However, if the password is allowed to contain arbitrary
characters, most people will choose one that's either a
word or a "mangled" version of a word.  In that case the
characters are not really independently chosen, so it is
not easy to determine the probability using only password
length.

I will ask the testing lab if NIST has published any password
rules that meet the FIPS 140-2 requirement.
Attached patch Proposed patch, v1.2 (obsolete) — Splinter Review
This patch is essentially the same as the original
patch, with two differences.

1. The minimum password/PIN length is 7 (UTF8) characters,
regardless of the type of characters. Assuming the characters
are independent and the probability of guessing a character
is <= 1/10, the probability of guessing a password/PIN
in one attempt is <= 1/10^7.
2. The delay after an incorrect password/PIN is 1 second.
So the probability of guessing a password/PIN in a one
minute period is <= 60 / 10^7 < 1/10^5.

Our testing lab says it's okay to only rate-limit the
number of login attempts in each process and not impose
a system-wide limit.
Attachment #195199 - Flags: superreview?(nelson)
Attachment #195199 - Flags: review?(rrelyea)
Attachment #189719 - Attachment is obsolete: true
Comment on attachment 195199 [details] [diff] [review]
Proposed patch, v1.2

> Assuming the characters are independent and the probability of 
> guessing a character is <= 1/10, the probability of guessing a 
> password/PIN in one attempt is <= 1/10^7.

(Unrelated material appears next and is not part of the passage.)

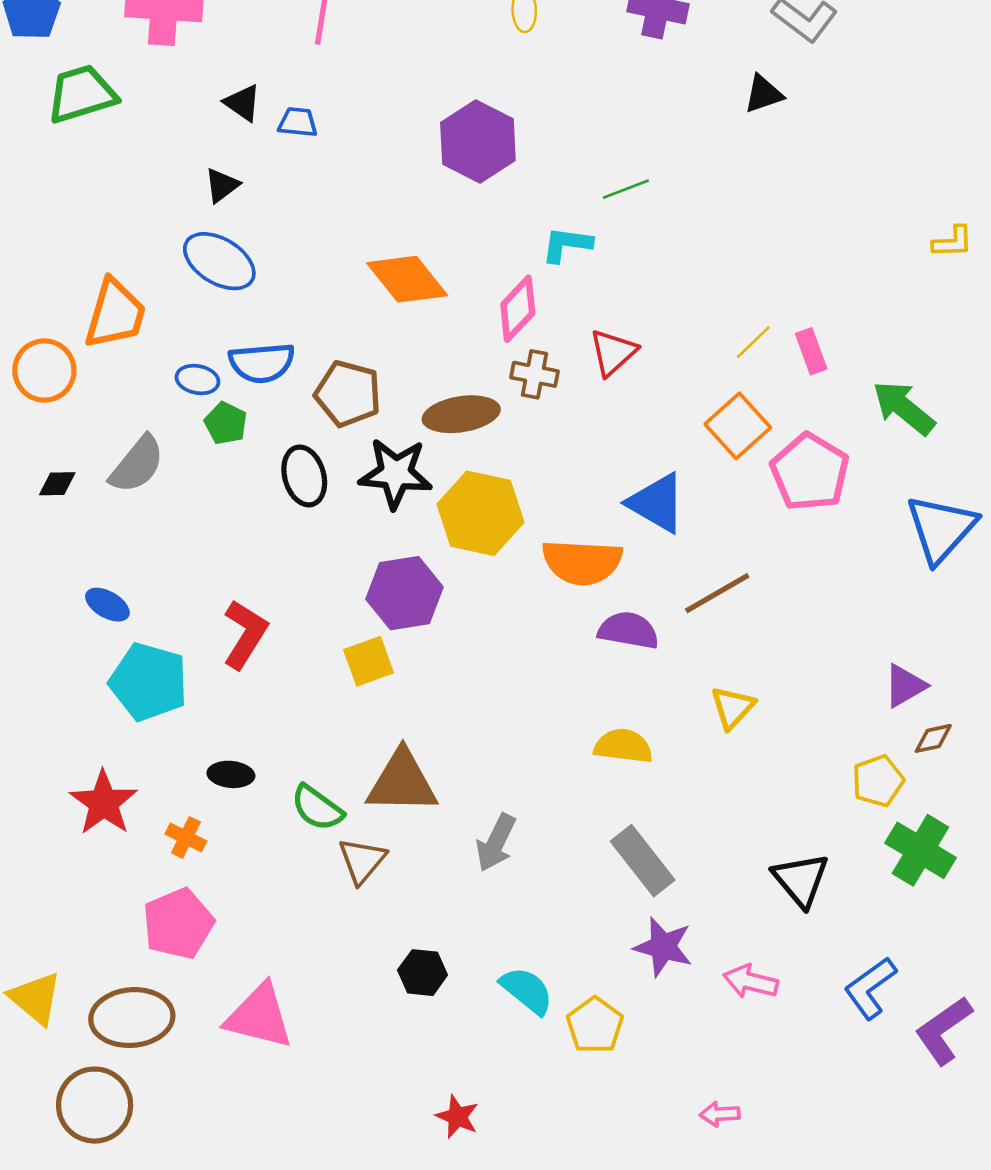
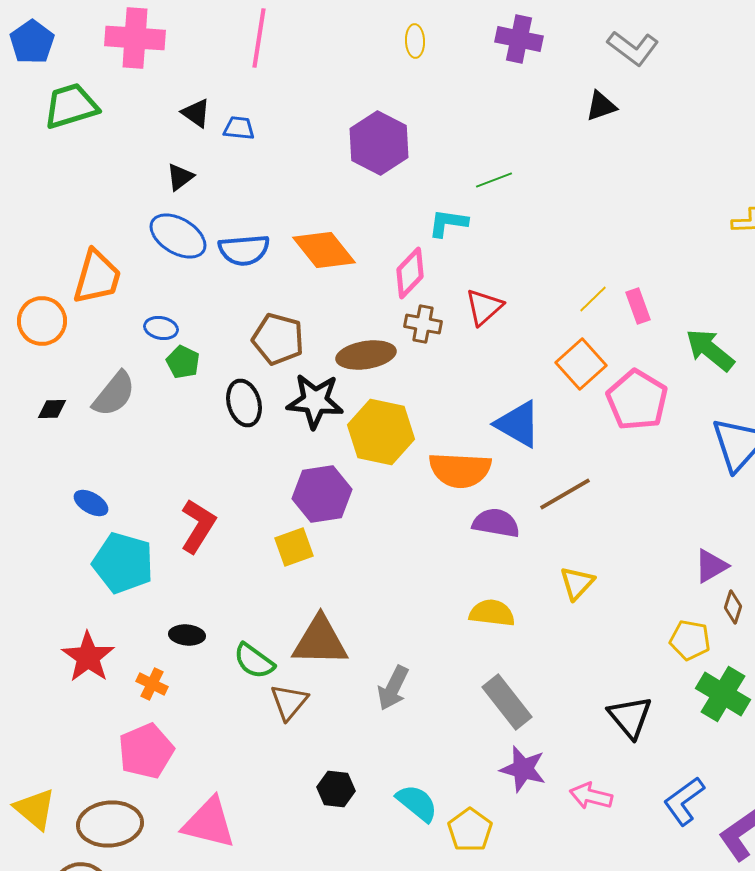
blue semicircle: (262, 363) -> (244, 250), moved
brown diamond: (933, 738) -> (733, 607), turned -60
yellow pentagon: (878, 781) -> (690, 640), turned 30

Has the testing lab OKed the assumption of independent characters?
If the characters are machine generated, then the assumption of
independence could be correct.	But for human-chosen passwords,
it is almost certainly incorrect, because people will use 
dictionary words.  So I wonder if this assumption is truly 
acceptable to the government (to the people who have the final 
say in a FIPS evaluation).  

Now the rest of this review is purely about the implementation,
not the assumption.

>Index: fipstokn.c

>+	if (ntrail) {
>+	    if ((byte & 0xc0) == 0x80) {
>+		if (--ntrail == 0) {
>+		    nchar++;
>+		}
>+	        continue;
>+	    }
>+	    /* illegal */
>+	    nchar = -1;
>+	    break;
>+	}

I think this would be easier to follow if it were coded as

>+	if (ntrail) {
>+	    if ((byte & 0xc0) != 0x80) {
>+	        /* illegal */
>+	        nchar = -1;
>+	        break;
>+	    }
>+	    if (--ntrail == 0) {
>+		nchar++;
>+	    }
>+	    continue;
>+	}


>+ * The password/PIN is supposed to be a UTF8 string.  So we count the
>+ * number of characters in the string.  However, if the password/PIN is
>+ * not a legal UTF8 string, we just consider each byte a character.  An
>+ * alternative is to reject an illegal UTF8 string as the password/PIN,
>+ * returning CKR_PIN_INVALID.

I think that alternative is better.  It will prevent us from accepting
invalid UTF8 strings as new passwords.	Counting each byte as a char 
tends to consider passwords as acceptable (long enough) that otherwise
might not be.  I think we want to err on the side of strictness to the
standard and the policy.  I'm inclined to give r- for this one issue,
but I might be persuaded otherwise.

>+ * Although NSC_SetPIN and NSC_InitPIN already do the maximum and minimum
>+ * password/PIN length checks, they check the length in bytes as opposed
>+ * to characters.  To meet the minimum password/PIN breaking probability
>+ * requirements in FIPS 140-2, we need to check the length in characters.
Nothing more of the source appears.